Isabel se detuvo un instante frente al espejo del pasillo antes de entrar en la cocina. Bajo sus grandes ojos oscuros se apreciaban algunas arrugas, quizá de tanto como había reído en el pasado, quizá de las preocupaciones del presente, pero, por lo demás, se conservaba muy bien. Sus sesenta y pocos bien podían pasar por cuarenta y muchos. El pelo negro muy corto, sin apenas canas delatoras, y las mismas curvas de su voluptuosa adolescencia, cuando era la muchacha más deseada del barrio.

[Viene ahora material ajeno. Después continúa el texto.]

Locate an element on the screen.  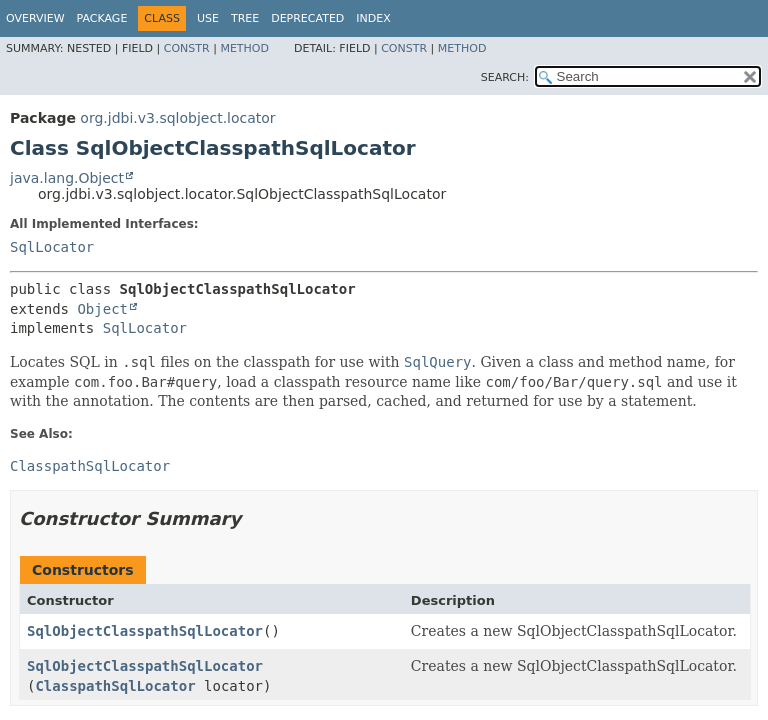 Use is located at coordinates (208, 18).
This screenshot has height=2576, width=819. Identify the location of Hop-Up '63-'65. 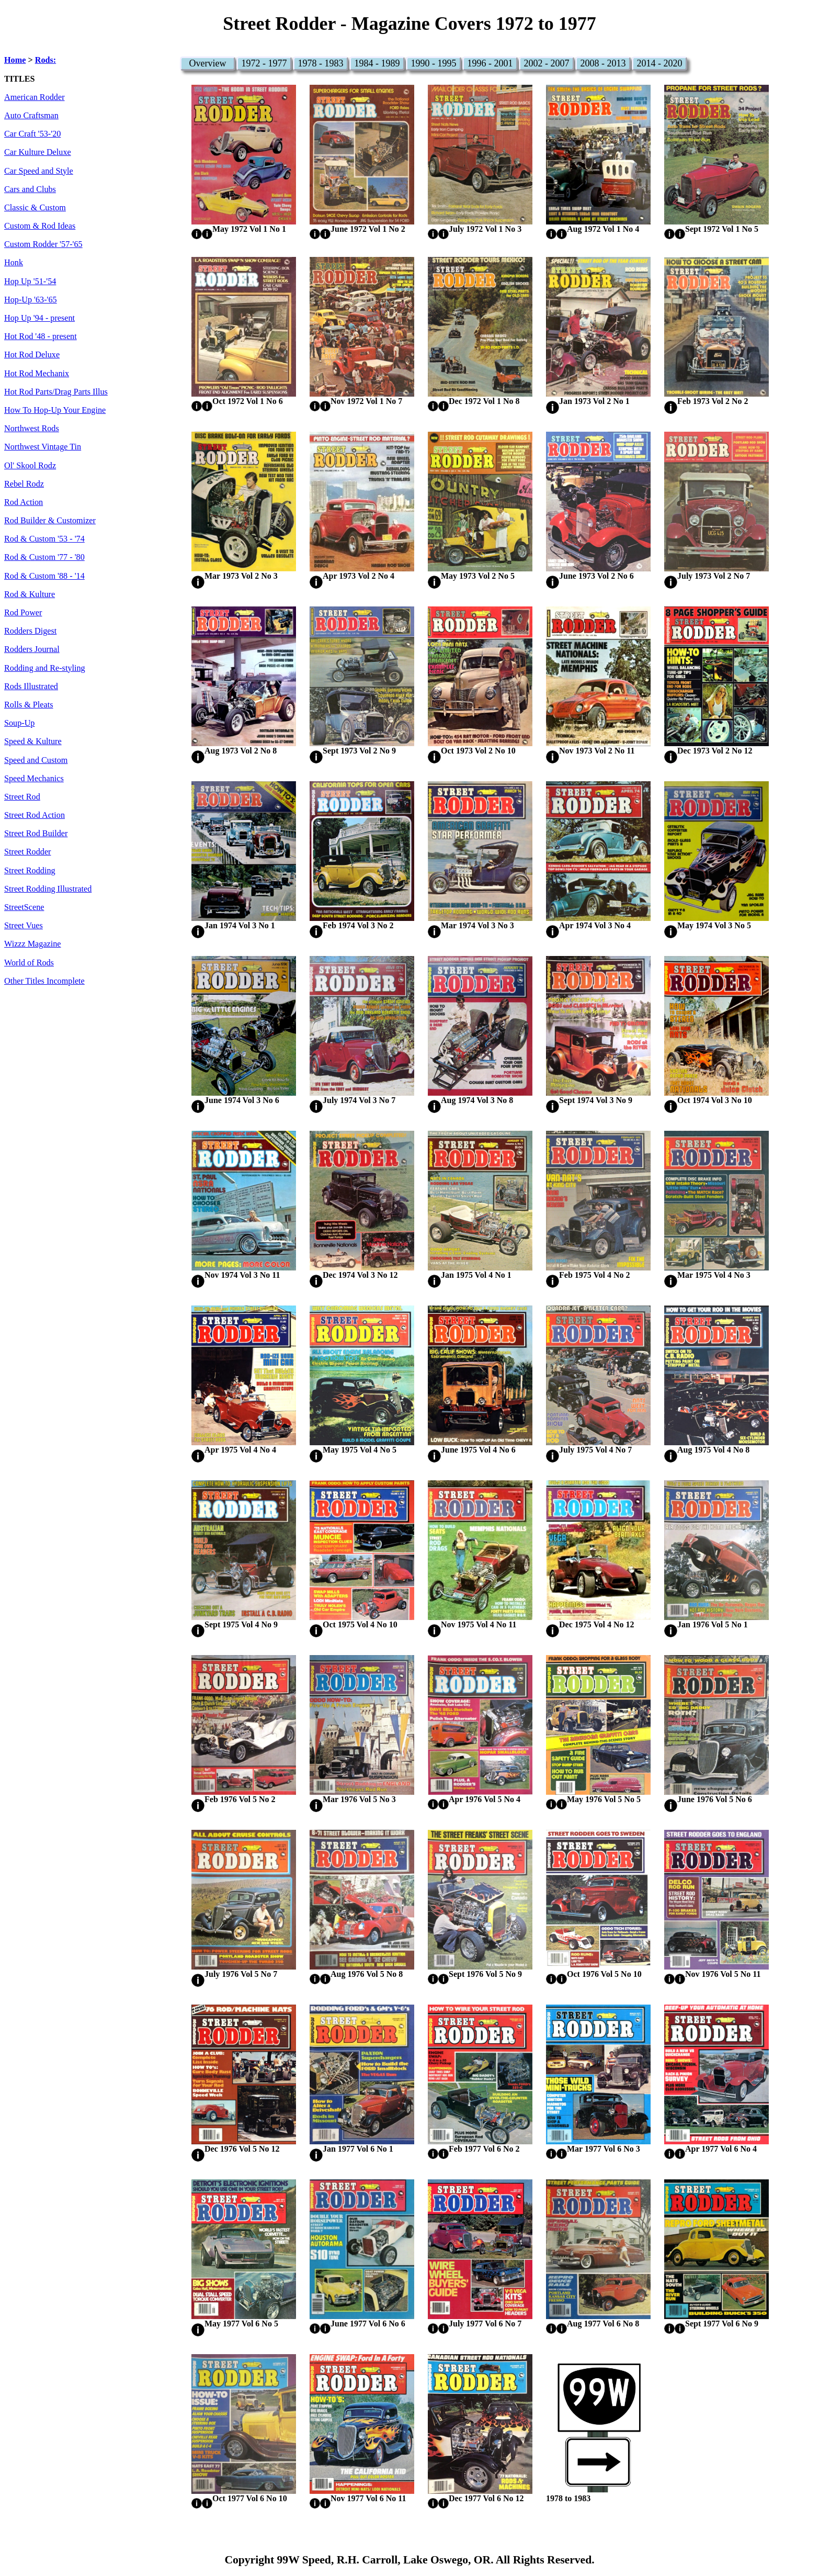 (30, 300).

«Espero que no sea verdad eso que dice el doctor, que con la edad su mente empieza a jugarle malas pasadas y le obliga a hacer cosas que no debe y a decir cosas que no siente… O quizá sea mejor así. Más me vale pensar que me sigue queriendo, que la culpa de que a veces me haga sufrir con sus palabras o sus ausencias no la tiene su corazón, sino esa parte de su cerebro que lo está abandonando».

Seguía escuchándose a sí misma cuando sonó la puerta.

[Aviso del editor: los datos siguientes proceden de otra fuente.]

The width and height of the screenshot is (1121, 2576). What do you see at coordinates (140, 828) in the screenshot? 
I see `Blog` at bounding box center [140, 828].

«¿Será él? —se preguntó—. Apenas acaba de salir. Seguro que vuelve arrepentido por lo que me ha dicho».

Abrió la puerta, pero no era él.

—¡Ah! Hola, Pepi —dijo sin disimular su decepción.

—Vaya, Isabel, no parece que te alegre mi visita. Si quieres me vuelvo por donde he venido.

—No es eso, mujer. Pasa para adentro, anda, que enseguida te pongo una copita. Es solo que no te esperaba tan tarde —se excusó, antes de señalar a su amiga una silla en el salón mientras ella se dirigía al mueble bar.

El salón era un espacio austero, sin cuadros ni otros adornos en la pared. Una cortina de palillo cubría el ventanal por donde la luz entraba a chorro desde primera hora de la mañana. La rojiza solería estaba compuesta por baldosas de barro cocido y era la misma en toda la casa. Su mobiliario consistía en un viejo sofá convertible, con sillón a juego, una mesa de madera recién barnizada rodeada por cuatro sillas de enea y una voluminosa y antigua televisión de veinte pulgadas. Además, estaba el mueble bar.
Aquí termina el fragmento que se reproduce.